[Stored entries]
________

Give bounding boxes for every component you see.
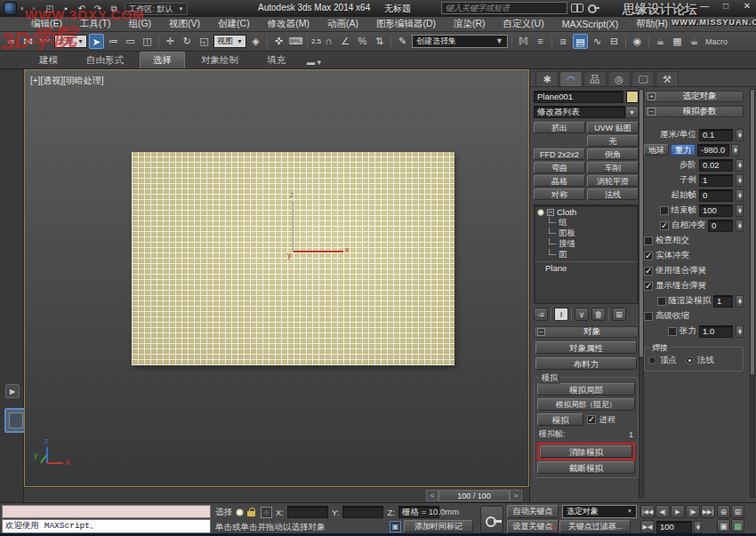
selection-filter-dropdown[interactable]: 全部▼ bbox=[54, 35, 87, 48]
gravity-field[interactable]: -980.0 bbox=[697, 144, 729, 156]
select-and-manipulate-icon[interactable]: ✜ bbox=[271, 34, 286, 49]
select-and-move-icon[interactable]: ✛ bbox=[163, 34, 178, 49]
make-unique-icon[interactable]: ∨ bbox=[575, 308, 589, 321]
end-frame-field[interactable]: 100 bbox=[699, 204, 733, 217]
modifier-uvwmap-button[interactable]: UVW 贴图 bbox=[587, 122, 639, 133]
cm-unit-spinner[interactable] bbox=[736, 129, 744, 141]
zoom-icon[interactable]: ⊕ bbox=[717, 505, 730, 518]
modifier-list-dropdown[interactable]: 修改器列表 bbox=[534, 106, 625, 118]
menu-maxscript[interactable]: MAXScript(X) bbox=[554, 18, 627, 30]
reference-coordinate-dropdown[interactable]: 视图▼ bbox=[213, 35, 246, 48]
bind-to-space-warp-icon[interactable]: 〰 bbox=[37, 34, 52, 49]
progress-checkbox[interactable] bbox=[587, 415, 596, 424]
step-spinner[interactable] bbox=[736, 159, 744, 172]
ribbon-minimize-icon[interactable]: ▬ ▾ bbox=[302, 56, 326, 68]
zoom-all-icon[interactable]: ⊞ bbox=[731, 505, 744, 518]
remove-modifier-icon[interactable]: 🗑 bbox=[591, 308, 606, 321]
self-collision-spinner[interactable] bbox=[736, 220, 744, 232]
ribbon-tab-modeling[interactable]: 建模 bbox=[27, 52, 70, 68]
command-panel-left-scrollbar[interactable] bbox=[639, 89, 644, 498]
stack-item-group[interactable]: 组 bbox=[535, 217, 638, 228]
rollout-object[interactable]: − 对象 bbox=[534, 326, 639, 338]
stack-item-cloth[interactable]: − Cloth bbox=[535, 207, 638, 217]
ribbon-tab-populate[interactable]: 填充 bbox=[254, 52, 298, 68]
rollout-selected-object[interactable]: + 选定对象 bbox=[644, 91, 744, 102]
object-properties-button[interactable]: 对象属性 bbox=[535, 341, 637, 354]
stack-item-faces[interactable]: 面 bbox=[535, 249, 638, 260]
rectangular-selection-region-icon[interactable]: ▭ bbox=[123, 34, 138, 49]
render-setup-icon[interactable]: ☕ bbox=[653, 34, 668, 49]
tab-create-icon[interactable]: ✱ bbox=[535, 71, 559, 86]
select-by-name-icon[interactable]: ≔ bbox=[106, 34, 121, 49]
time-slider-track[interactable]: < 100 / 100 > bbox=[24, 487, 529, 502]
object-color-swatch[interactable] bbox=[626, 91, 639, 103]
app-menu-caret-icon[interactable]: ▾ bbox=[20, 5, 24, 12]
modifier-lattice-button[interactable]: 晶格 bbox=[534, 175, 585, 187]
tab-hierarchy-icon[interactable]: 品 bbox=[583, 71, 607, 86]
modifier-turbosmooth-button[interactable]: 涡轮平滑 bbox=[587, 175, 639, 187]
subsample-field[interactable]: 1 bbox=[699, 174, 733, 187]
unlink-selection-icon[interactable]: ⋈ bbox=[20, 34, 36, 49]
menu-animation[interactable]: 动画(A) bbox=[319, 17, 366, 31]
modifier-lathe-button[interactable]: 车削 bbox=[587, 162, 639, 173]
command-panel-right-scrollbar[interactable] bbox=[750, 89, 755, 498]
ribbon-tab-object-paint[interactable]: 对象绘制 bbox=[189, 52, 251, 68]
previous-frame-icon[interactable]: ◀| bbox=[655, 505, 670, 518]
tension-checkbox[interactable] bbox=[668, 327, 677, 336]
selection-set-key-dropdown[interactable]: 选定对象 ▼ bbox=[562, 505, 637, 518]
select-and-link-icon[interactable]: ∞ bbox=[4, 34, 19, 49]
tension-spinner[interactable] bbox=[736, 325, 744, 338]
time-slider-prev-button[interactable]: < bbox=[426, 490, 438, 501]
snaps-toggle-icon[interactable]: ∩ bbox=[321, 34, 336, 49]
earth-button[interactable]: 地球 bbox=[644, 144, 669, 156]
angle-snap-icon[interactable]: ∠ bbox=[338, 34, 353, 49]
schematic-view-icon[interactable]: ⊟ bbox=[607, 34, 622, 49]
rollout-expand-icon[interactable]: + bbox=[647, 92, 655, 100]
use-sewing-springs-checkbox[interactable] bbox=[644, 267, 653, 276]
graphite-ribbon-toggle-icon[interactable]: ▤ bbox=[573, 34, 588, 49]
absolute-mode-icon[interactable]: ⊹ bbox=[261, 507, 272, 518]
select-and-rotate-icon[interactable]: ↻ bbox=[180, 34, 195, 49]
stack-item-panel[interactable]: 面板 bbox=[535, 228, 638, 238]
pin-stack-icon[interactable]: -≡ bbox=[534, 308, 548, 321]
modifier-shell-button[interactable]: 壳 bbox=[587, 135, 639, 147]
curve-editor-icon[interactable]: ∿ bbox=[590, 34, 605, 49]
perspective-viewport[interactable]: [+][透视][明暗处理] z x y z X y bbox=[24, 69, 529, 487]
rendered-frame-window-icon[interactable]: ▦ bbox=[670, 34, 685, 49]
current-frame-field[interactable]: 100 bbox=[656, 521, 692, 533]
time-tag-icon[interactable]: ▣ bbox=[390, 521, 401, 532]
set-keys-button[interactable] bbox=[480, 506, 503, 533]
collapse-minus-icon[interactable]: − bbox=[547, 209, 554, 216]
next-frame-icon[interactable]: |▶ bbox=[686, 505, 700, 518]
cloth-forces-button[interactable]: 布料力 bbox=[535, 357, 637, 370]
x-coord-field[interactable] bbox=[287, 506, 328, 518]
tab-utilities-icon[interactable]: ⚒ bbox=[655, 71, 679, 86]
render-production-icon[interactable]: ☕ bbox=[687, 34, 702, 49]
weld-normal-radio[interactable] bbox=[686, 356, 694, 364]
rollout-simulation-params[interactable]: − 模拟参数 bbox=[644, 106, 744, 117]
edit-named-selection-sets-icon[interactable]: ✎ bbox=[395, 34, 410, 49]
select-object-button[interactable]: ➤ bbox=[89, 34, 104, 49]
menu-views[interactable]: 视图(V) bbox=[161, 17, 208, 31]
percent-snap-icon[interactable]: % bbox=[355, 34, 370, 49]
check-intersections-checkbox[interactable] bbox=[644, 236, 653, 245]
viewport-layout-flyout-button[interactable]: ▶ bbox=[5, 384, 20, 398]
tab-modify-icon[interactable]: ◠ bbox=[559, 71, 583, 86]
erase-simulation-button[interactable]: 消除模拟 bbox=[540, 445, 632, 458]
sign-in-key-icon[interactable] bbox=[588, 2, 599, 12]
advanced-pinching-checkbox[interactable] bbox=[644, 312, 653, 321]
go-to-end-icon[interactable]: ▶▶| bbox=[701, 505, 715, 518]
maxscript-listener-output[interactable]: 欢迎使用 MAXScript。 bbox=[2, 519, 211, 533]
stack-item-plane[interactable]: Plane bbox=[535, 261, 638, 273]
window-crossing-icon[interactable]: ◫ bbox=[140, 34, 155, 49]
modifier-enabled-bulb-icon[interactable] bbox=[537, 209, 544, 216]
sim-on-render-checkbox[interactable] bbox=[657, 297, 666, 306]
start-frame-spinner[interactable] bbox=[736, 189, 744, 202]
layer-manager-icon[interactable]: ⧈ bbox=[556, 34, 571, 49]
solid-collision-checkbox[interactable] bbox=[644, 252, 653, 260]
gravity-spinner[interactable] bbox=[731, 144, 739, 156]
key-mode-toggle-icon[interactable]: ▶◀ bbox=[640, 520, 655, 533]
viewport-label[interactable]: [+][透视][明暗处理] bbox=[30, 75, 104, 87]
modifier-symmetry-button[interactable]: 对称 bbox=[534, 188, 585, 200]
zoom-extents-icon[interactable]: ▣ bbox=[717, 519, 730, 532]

________

* _What you will do_:
Search the records above for the string "rollout" and copy each line that holds it.

* _Task response_:
rollout-object[interactable]: − 对象 bbox=[534, 326, 639, 338]
rollout-selected-object[interactable]: + 选定对象 bbox=[644, 91, 744, 102]
rollout-expand-icon[interactable]: + bbox=[647, 92, 655, 100]
rollout-simulation-params[interactable]: − 模拟参数 bbox=[644, 106, 744, 117]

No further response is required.